◆ **Activity**:
In the records below, find the line holding "Segment left heart ventricle."; copy it and every line after it to the end, omitting all images.

Stored data entries:
=== Section Start ===

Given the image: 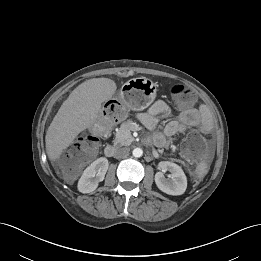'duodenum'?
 <instances>
[{"instance_id": "obj_1", "label": "duodenum", "mask_w": 261, "mask_h": 261, "mask_svg": "<svg viewBox=\"0 0 261 261\" xmlns=\"http://www.w3.org/2000/svg\"><path fill=\"white\" fill-rule=\"evenodd\" d=\"M116 152V148L115 146L113 145H108L105 147L104 149V154L107 156V157H112Z\"/></svg>"}]
</instances>
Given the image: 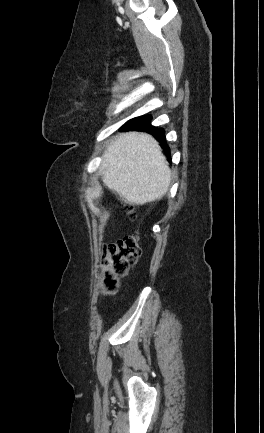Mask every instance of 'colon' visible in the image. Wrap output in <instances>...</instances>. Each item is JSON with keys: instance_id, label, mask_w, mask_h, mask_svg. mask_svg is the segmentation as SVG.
<instances>
[{"instance_id": "5ec220e1", "label": "colon", "mask_w": 264, "mask_h": 433, "mask_svg": "<svg viewBox=\"0 0 264 433\" xmlns=\"http://www.w3.org/2000/svg\"><path fill=\"white\" fill-rule=\"evenodd\" d=\"M128 213L132 219L135 218L133 206H129ZM140 255L141 248L137 234L125 236L104 247L101 264L104 269L103 291L106 294H114L117 291L119 278L129 272Z\"/></svg>"}]
</instances>
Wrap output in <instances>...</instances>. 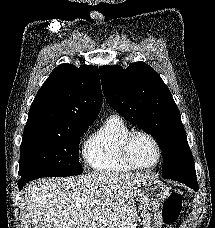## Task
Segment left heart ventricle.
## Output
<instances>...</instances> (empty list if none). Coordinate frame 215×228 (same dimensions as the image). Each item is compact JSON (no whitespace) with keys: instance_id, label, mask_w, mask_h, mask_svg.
<instances>
[{"instance_id":"left-heart-ventricle-1","label":"left heart ventricle","mask_w":215,"mask_h":228,"mask_svg":"<svg viewBox=\"0 0 215 228\" xmlns=\"http://www.w3.org/2000/svg\"><path fill=\"white\" fill-rule=\"evenodd\" d=\"M130 154L133 162L140 167L152 165L157 158V152L152 142L142 136H136L131 144Z\"/></svg>"}]
</instances>
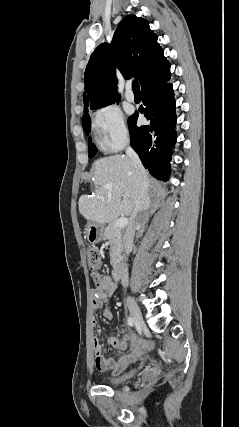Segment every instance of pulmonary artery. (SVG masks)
Segmentation results:
<instances>
[{
	"label": "pulmonary artery",
	"instance_id": "1",
	"mask_svg": "<svg viewBox=\"0 0 239 427\" xmlns=\"http://www.w3.org/2000/svg\"><path fill=\"white\" fill-rule=\"evenodd\" d=\"M125 96H126V99H127L129 102H134V100H135V95H134V93H133V91H132V89H131V85H128Z\"/></svg>",
	"mask_w": 239,
	"mask_h": 427
}]
</instances>
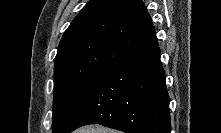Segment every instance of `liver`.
<instances>
[{
  "instance_id": "6515ba94",
  "label": "liver",
  "mask_w": 221,
  "mask_h": 133,
  "mask_svg": "<svg viewBox=\"0 0 221 133\" xmlns=\"http://www.w3.org/2000/svg\"><path fill=\"white\" fill-rule=\"evenodd\" d=\"M74 133H116V131L101 126H86L77 129Z\"/></svg>"
}]
</instances>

=== Section End ===

◆ **Response**:
Segment left heart ventricle.
## Output
<instances>...</instances> (empty list if none). Coordinate frame 215×228 (same dimensions as the image). Each item is compact JSON (no whitespace) with keys: instance_id, label, mask_w, mask_h, mask_svg.
<instances>
[{"instance_id":"left-heart-ventricle-1","label":"left heart ventricle","mask_w":215,"mask_h":228,"mask_svg":"<svg viewBox=\"0 0 215 228\" xmlns=\"http://www.w3.org/2000/svg\"><path fill=\"white\" fill-rule=\"evenodd\" d=\"M130 154L133 162L140 167L152 165L157 158V152L152 142L142 136H136L131 144Z\"/></svg>"}]
</instances>
Segment every instance of pulmonary artery. (SVG masks)
Segmentation results:
<instances>
[{
	"label": "pulmonary artery",
	"instance_id": "1",
	"mask_svg": "<svg viewBox=\"0 0 239 427\" xmlns=\"http://www.w3.org/2000/svg\"><path fill=\"white\" fill-rule=\"evenodd\" d=\"M125 96H126V99H127L129 102H134V100H135V95H134V93H133V91H132V89H131V85H128Z\"/></svg>",
	"mask_w": 239,
	"mask_h": 427
}]
</instances>
Segment every instance of `liver`.
<instances>
[{
  "instance_id": "6515ba94",
  "label": "liver",
  "mask_w": 221,
  "mask_h": 133,
  "mask_svg": "<svg viewBox=\"0 0 221 133\" xmlns=\"http://www.w3.org/2000/svg\"><path fill=\"white\" fill-rule=\"evenodd\" d=\"M74 133H116V131L101 126H86L77 129Z\"/></svg>"
}]
</instances>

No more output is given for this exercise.